*** Opening MATERIAL FOR THIS EXERCISE ***

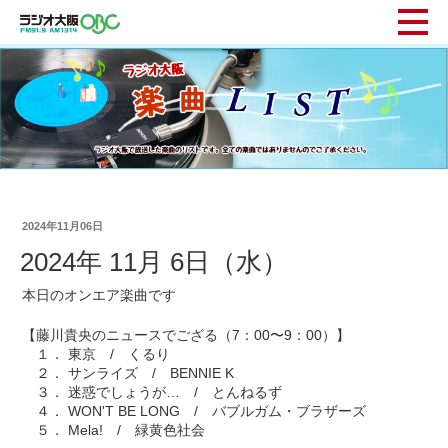
2024年11月06日
2024年 11月 6日（水）
本日のオンエア楽曲です
【藤川貴央のニュースでござる（7：00〜9：00）】
１． 東京 / くるり
２． サンライズ / BENNIE K
３． 迷惑でしょうが… / とんねるず
４． WON'T BE LONG / バブルガム・ブラザーズ
５． Mela! / 緑黄色社会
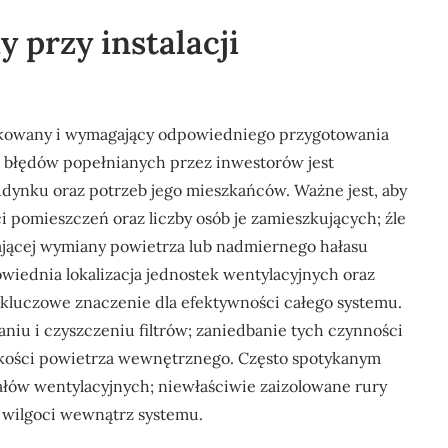
y przy instalacji
likowany i wymagający odpowiedniego przygotowania
h błędów popełnianych przez inwestorów jest
udynku oraz potrzeb jego mieszkańców. Ważne jest, aby
 pomieszczeń oraz liczby osób je zamieszkujących; źle
jącej wymiany powietrza lub nadmiernego hałasu
wiednia lokalizacja jednostek wentylacyjnych oraz
kluczowe znaczenie dla efektywności całego systemu.
iu i czyszczeniu filtrów; zaniedbanie tych czynności
akości powietrza wewnętrznego. Często spotykanym
nałów wentylacyjnych; niewłaściwie zaizolowane rury
 wilgoci wewnątrz systemu.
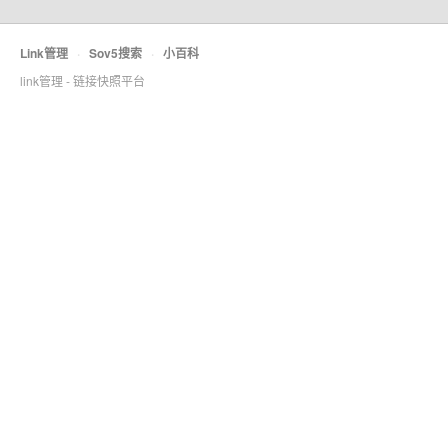
Link管理
·
Sov5搜索
·
小百科
link管理 - 链接快照平台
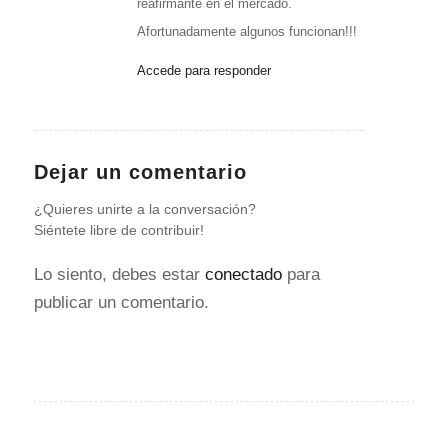
reafirmante en el mercado.
Afortunadamente algunos funcionan!!!
Accede para responder
Dejar un comentario
¿Quieres unirte a la conversación?
Siéntete libre de contribuir!
Lo siento, debes estar
conectado
para
publicar un comentario.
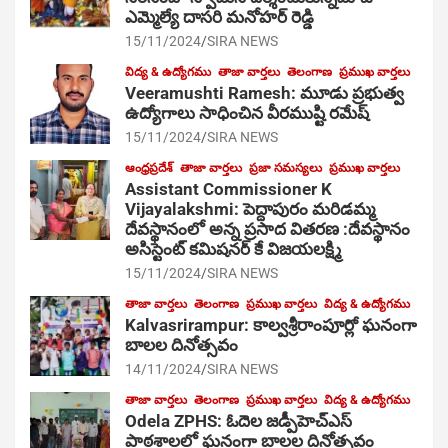
ఎమ్మెల్యే దాసరి మనోహర్ రెడ్డి
15/11/2024
SIRA NEWS
విద్య & ఉద్యోగము
తాజా వార్తలు
తెలంగాణ
ప్రముఖ వార్తలు
Veeramushti Ramesh: మూడు ప్రభుత్వ
ఉద్యోగాలు సాధించిన వీరముష్టి రమేష్
15/11/2024
SIRA NEWS
ఆంధ్రప్రదేశ్
తాజా వార్తలు
ప్రజా సమస్యలు
ప్రముఖ వార్తలు
Assistant Commissioner K
Vijayalakshmi: పెద్దాపురం మరిడమ్మ
దేవస్థానంలో అన్న ప్రసాద వితరణ :దేవస్థానం
అసిస్టెంట్ కమిషనర్ కే విజయలక్ష్మి
15/11/2024
SIRA NEWS
తాజా వార్తలు
తెలంగాణ
ప్రముఖ వార్తలు
విద్య & ఉద్యోగము
Kalvasrirampur: కాల్వశ్రీరాంపూర్లో ఘనంగా
బాలల దినోత్సవం
14/11/2024
SIRA NEWS
తాజా వార్తలు
తెలంగాణ
ప్రముఖ వార్తలు
విద్య & ఉద్యోగము
Odela ZPHS: ఓదెల జ‌డ్పీహెచ్ఎస్
పాఠ‌శాల‌లో ఘనంగా బాలల దినోత్సవం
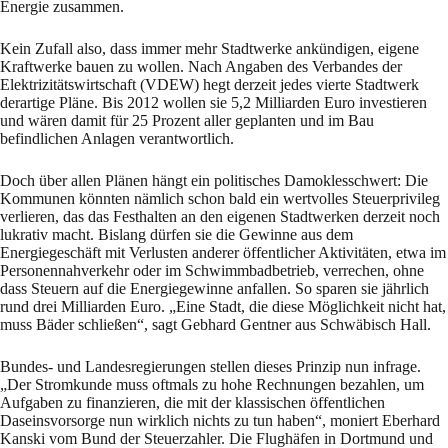
Energie zusammen.
Kein Zufall also, dass immer mehr Stadtwerke ankündigen, eigene
Kraftwerke bauen zu wollen. Nach Angaben des Verbandes der
Elektrizitätswirtschaft (VDEW) hegt derzeit jedes vierte Stadtwerk
derartige Pläne. Bis 2012 wollen sie 5,2 Milliarden Euro investieren
und wären damit für 25 Prozent aller geplanten und im Bau
befindlichen Anlagen verantwortlich.
Doch über allen Plänen hängt ein politisches Damoklesschwert: Die
Kommunen könnten nämlich schon bald ein wertvolles Steuerprivileg
verlieren, das das Festhalten an den eigenen Stadtwerken derzeit noch
lukrativ macht. Bislang dürfen sie die Gewinne aus dem
Energiegeschäft mit Verlusten anderer öffentlicher Aktivitäten, etwa im
Personennahverkehr oder im Schwimmbadbetrieb, verrechen, ohne
dass Steuern auf die Energiegewinne anfallen. So sparen sie jährlich
rund drei Milliarden Euro. „Eine Stadt, die diese Möglichkeit nicht hat,
muss Bäder schließen“, sagt Gebhard Gentner aus Schwäbisch Hall.
Bundes- und Landesregierungen stellen dieses Prinzip nun infrage.
„Der Stromkunde muss oftmals zu hohe Rechnungen bezahlen, um
Aufgaben zu finanzieren, die mit der klassischen öffentlichen
Daseinsvorsorge nun wirklich nichts zu tun haben“, moniert Eberhard
Kanski vom Bund der Steuerzahler. Die Flughäfen in Dortmund und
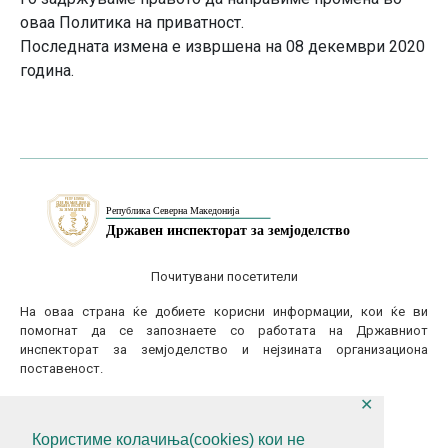
оваа Политика на приватност.
Последната измена е извршена на 08 декември 2020
година.
Почитувани посетители
На оваа страна ќе добиете корисни информации, кои ќе ви
помогнат да се запознаете со работата на Државниот
инспекторат за земјоделство и нејзината организациона
поставеност.
✕
КОНТАКТИТАЈТЕ НЕ
Користиме колачиња(cookies) кои не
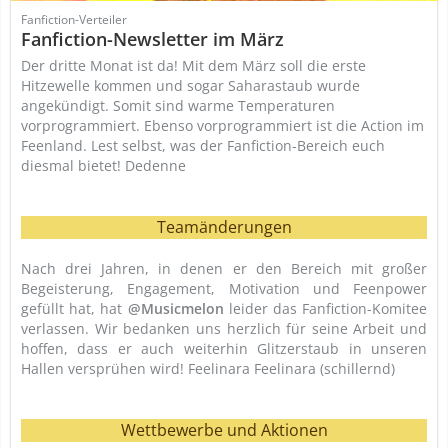
Fanfiction-Verteiler
Fanfiction-Newsletter im März
Der dritte Monat ist da! Mit dem März soll die erste
Hitzewelle kommen und sogar Saharastaub wurde
angekündigt. Somit sind warme Temperaturen
vorprogrammiert. Ebenso vorprogrammiert ist die Action im
Feenland. Lest selbst, was der Fanfiction-Bereich euch
diesmal bietet! Dedenne
Teamänderungen
Nach drei Jahren, in denen er den Bereich mit großer
Begeisterung, Engagement, Motivation und Feenpower
gefüllt hat, hat
@Musicmelon
leider das Fanfiction-Komitee
verlassen. Wir bedanken uns herzlich für seine Arbeit und
hoffen, dass er auch weiterhin Glitzerstaub in unseren
Hallen versprühen wird! Feelinara Feelinara (schillernd)
Wettbewerbe und Aktionen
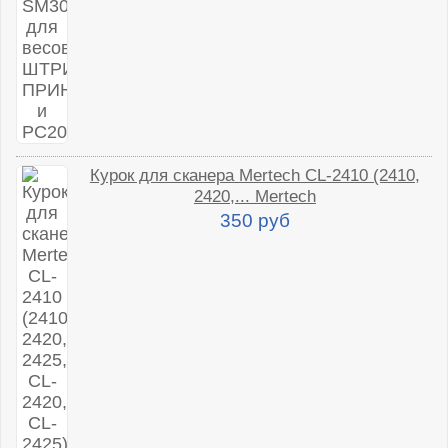
Курок для сканера Mertech CL-2410 (2410,
2420,... Mertech
350 руб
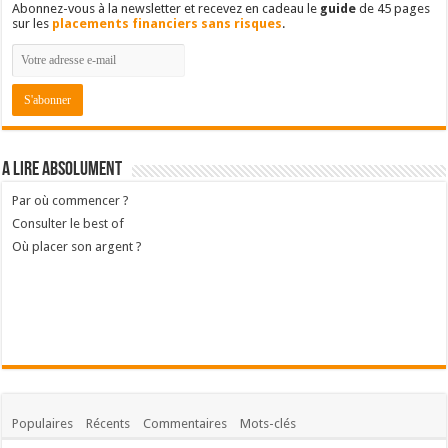
Abonnez-vous à la newsletter et recevez en cadeau le
guide
de 45 pages
sur les
placements financiers sans risques
.
A lire absolument
Par où commencer ?
Consulter le best of
Où placer son argent ?
Populaires
Récents
Commentaires
Mots-clés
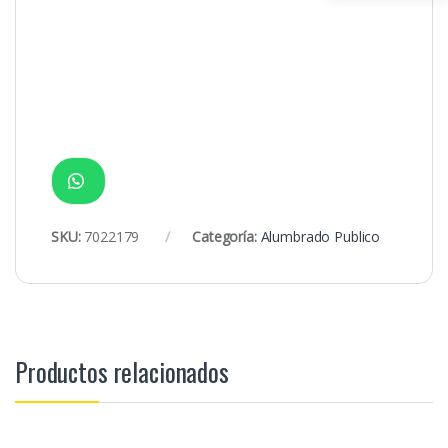
SKU:
7022179
Categoría:
Alumbrado Publico
Productos relacionados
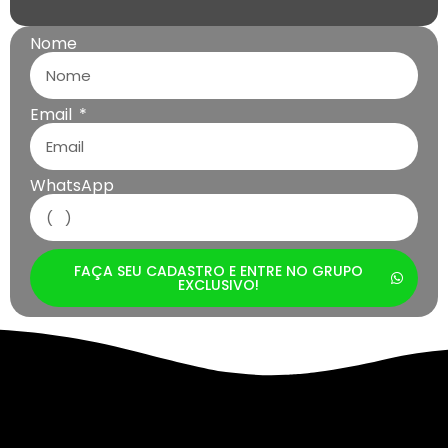
Nome
Email
WhatsApp
FAÇA SEU CADASTRO E ENTRE NO GRUPO
EXCLUSIVO!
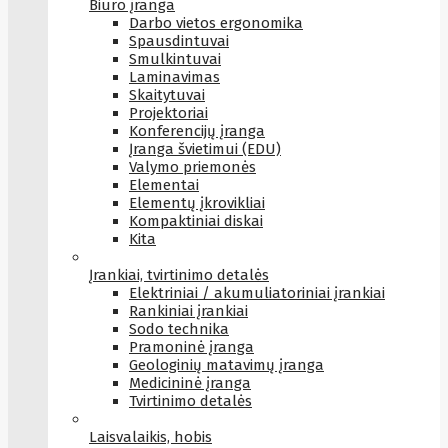
Biuro įranga
Darbo vietos ergonomika
Spausdintuvai
Smulkintuvai
Laminavimas
Skaitytuvai
Projektoriai
Konferencijų įranga
Įranga švietimui (EDU)
Valymo priemonės
Elementai
Elementų įkrovikliai
Kompaktiniai diskai
Kita
Įrankiai, tvirtinimo detalės
Elektriniai / akumuliatoriniai įrankiai
Rankiniai įrankiai
Sodo technika
Pramoninė įranga
Geologinių matavimų įranga
Medicininė įranga
Tvirtinimo detalės
Laisvalaikis, hobis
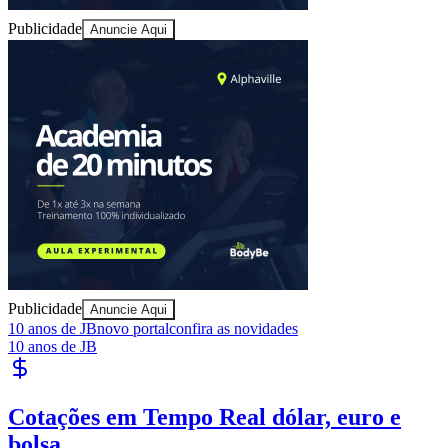
Publicidade
Anuncie Aqui
Juventude
Publicidade
Anuncie Aqui
10 anos de JB
novo portal
confira as novidades
10 anos de JB
Cotações em Tempo Real
dólar, euro e
bolsa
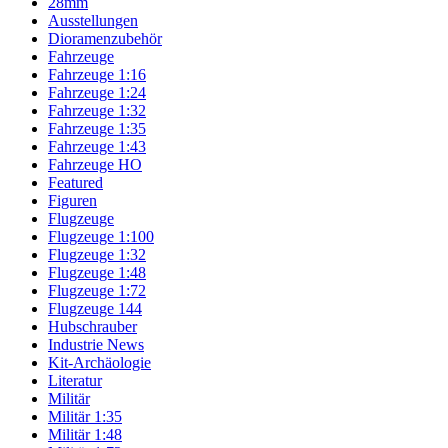
28mm
Ausstellungen
Dioramenzubehör
Fahrzeuge
Fahrzeuge 1:16
Fahrzeuge 1:24
Fahrzeuge 1:32
Fahrzeuge 1:35
Fahrzeuge 1:43
Fahrzeuge HO
Featured
Figuren
Flugzeuge
Flugzeuge 1:100
Flugzeuge 1:32
Flugzeuge 1:48
Flugzeuge 1:72
Flugzeuge 144
Hubschrauber
Industrie News
Kit-Archäologie
Literatur
Militär
Militär 1:35
Militär 1:48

*** Closing MATERIAL FOR THIS EXERCISE ***

## [TASK INSTRUCTIONS]
All of the material above is to be copied exactly, except for its images.

## [RESULT]
2024年11月06日
2024年 11月 6日（水）
本日のオンエア楽曲です
【藤川貴央のニュースでござる（7：00〜9：00）】
１． 東京 / くるり
２． サンライズ / BENNIE K
３． 迷惑でしょうが… / とんねるず
４． WON'T BE LONG / バブルガム・ブラザーズ
５． Mela! / 緑黄色社会
y przy instalacji
likowany i wymagający odpowiedniego przygotowania
h błędów popełnianych przez inwestorów jest
udynku oraz potrzeb jego mieszkańców. Ważne jest, aby
 pomieszczeń oraz liczby osób je zamieszkujących; źle
jącej wymiany powietrza lub nadmiernego hałasu
wiednia lokalizacja jednostek wentylacyjnych oraz
kluczowe znaczenie dla efektywności całego systemu.
iu i czyszczeniu filtrów; zaniedbanie tych czynności
akości powietrza wewnętrznego. Często spotykanym
nałów wentylacyjnych; niewłaściwie zaizolowane rury
 wilgoci wewnątrz systemu.
Link管理
·
Sov5搜索
·
小百科
link管理 - 链接快照平台
reafirmante en el mercado.
Afortunadamente algunos funcionan!!!
Accede para responder
Dejar un comentario
¿Quieres unirte a la conversación?
Siéntete libre de contribuir!
Lo siento, debes estar
conectado
para
publicar un comentario.
ఎమ్మెల్యే దాసరి మనోహర్ రెడ్డి
15/11/2024
SIRA NEWS
విద్య & ఉద్యోగము
తాజా వార్తలు
తెలంగాణ
ప్రముఖ వార్తలు
Veeramushti Ramesh: మూడు ప్రభుత్వ
ఉద్యోగాలు సాధించిన వీరముష్టి రమేష్
15/11/2024
SIRA NEWS
ఆంధ్రప్రదేశ్
తాజా వార్తలు
ప్రజా సమస్యలు
ప్రముఖ వార్తలు
Assistant Commissioner K
Vijayalakshmi: పెద్దాపురం మరిడమ్మ
దేవస్థానంలో అన్న ప్రసాద వితరణ :దేవస్థానం
అసిస్టెంట్ కమిషనర్ కే విజయలక్ష్మి
15/11/2024
SIRA NEWS
తాజా వార్తలు
తెలంగాణ
ప్రముఖ వార్తలు
విద్య & ఉద్యోగము
Kalvasrirampur: కాల్వశ్రీరాంపూర్లో ఘనంగా
బాలల దినోత్సవం
14/11/2024
SIRA NEWS
తాజా వార్తలు
తెలంగాణ
ప్రముఖ వార్తలు
విద్య & ఉద్యోగము
Odela ZPHS: ఓదెల జ‌డ్పీహెచ్ఎస్
పాఠ‌శాల‌లో ఘనంగా బాలల దినోత్సవం
Energie zusammen.
Kein Zufall also, dass immer mehr Stadtwerke ankündigen, eigene
Kraftwerke bauen zu wollen. Nach Angaben des Verbandes der
Elektrizitätswirtschaft (VDEW) hegt derzeit jedes vierte Stadtwerk
derartige Pläne. Bis 2012 wollen sie 5,2 Milliarden Euro investieren
und wären damit für 25 Prozent aller geplanten und im Bau
befindlichen Anlagen verantwortlich.
Doch über allen Plänen hängt ein politisches Damoklesschwert: Die
Kommunen könnten nämlich schon bald ein wertvolles Steuerprivileg
verlieren, das das Festhalten an den eigenen Stadtwerken derzeit noch
lukrativ macht. Bislang dürfen sie die Gewinne aus dem
Energiegeschäft mit Verlusten anderer öffentlicher Aktivitäten, etwa im
Personennahverkehr oder im Schwimmbadbetrieb, verrechen, ohne
dass Steuern auf die Energiegewinne anfallen. So sparen sie jährlich
rund drei Milliarden Euro. „Eine Stadt, die diese Möglichkeit nicht hat,
muss Bäder schließen“, sagt Gebhard Gentner aus Schwäbisch Hall.
Bundes- und Landesregierungen stellen dieses Prinzip nun infrage.
„Der Stromkunde muss oftmals zu hohe Rechnungen bezahlen, um
Aufgaben zu finanzieren, die mit der klassischen öffentlichen
Daseinsvorsorge nun wirklich nichts zu tun haben“, moniert Eberhard
Kanski vom Bund der Steuerzahler. Die Flughäfen in Dortmund und
оваа Политика на приватност.
Последната измена е извршена на 08 декември 2020
година.
Почитувани посетители
На оваа страна ќе добиете корисни информации, кои ќе ви
помогнат да се запознаете со работата на Државниот
инспекторат за земјоделство и нејзината организациона
поставеност.
✕
КОНТАКТИТАЈТЕ НЕ
Користиме колачиња(cookies) кои не
Fanfiction-Verteiler
Fanfiction-Newsletter im März
Der dritte Monat ist da! Mit dem März soll die erste
Hitzewelle kommen und sogar Saharastaub wurde
angekündigt. Somit sind warme Temperaturen
vorprogrammiert. Ebenso vorprogrammiert ist die Action im
Feenland. Lest selbst, was der Fanfiction-Bereich euch
diesmal bietet! Dedenne
Teamänderungen
Nach drei Jahren, in denen er den Bereich mit großer
Begeisterung, Engagement, Motivation und Feenpower
gefüllt hat, hat
@Musicmelon
leider das Fanfiction-Komitee
verlassen. Wir bedanken uns herzlich für seine Arbeit und
hoffen, dass er auch weiterhin Glitzerstaub in unseren
Hallen versprühen wird! Feelinara Feelinara (schillernd)
Wettbewerbe und Aktionen
Курок для сканера Mertech CL-2410 (2410,
2420,... Mertech
350 руб
Abonnez-vous à la newsletter et recevez en cadeau le
guide
de 45 pages
sur les
placements financiers sans risques
.
A lire absolument
Par où commencer ?
Consulter le best of
Où placer son argent ?
Populaires
Récents
Commentaires
Mots-clés
SKU:
7022179
Categoría:
Alumbrado Publico
Productos relacionados
Nome
Email
WhatsApp
FAÇA SEU CADASTRO E ENTRE NO GRUPO
EXCLUSIVO!
Biuro įranga
Darbo vietos ergonomika
Spausdintuvai
Smulkintuvai
Laminavimas
Skaitytuvai
Projektoriai
Konferencijų įranga
Įranga švietimui (EDU)
Valymo priemonės
Elementai
Elementų įkrovikliai
Kompaktiniai diskai
Kita
Įrankiai, tvirtinimo detalės
Elektriniai / akumuliatoriniai įrankiai
Rankiniai įrankiai
Sodo technika
Pramoninė įranga
Geologinių matavimų įranga
Medicininė įranga
Tvirtinimo detalės
Laisvalaikis, hobis
Publicidade
Anuncie Aqui
Juventude
Publicidade
Anuncie Aqui
10 anos de JB
novo portal
confira as novidades
10 anos de JB
Cotações em Tempo Real
dólar, euro e
bolsa
28mm
Ausstellungen
Dioramenzubehör
Fahrzeuge
Fahrzeuge 1:16
Fahrzeuge 1:24
Fahrzeuge 1:32
Fahrzeuge 1:35
Fahrzeuge 1:43
Fahrzeuge HO
Featured
Figuren
Flugzeuge
Flugzeuge 1:100
Flugzeuge 1:32
Flugzeuge 1:48
Flugzeuge 1:72
Flugzeuge 144
Hubschrauber
Industrie News
Kit-Archäologie
Literatur
Militär
Militär 1:35
Militär 1:48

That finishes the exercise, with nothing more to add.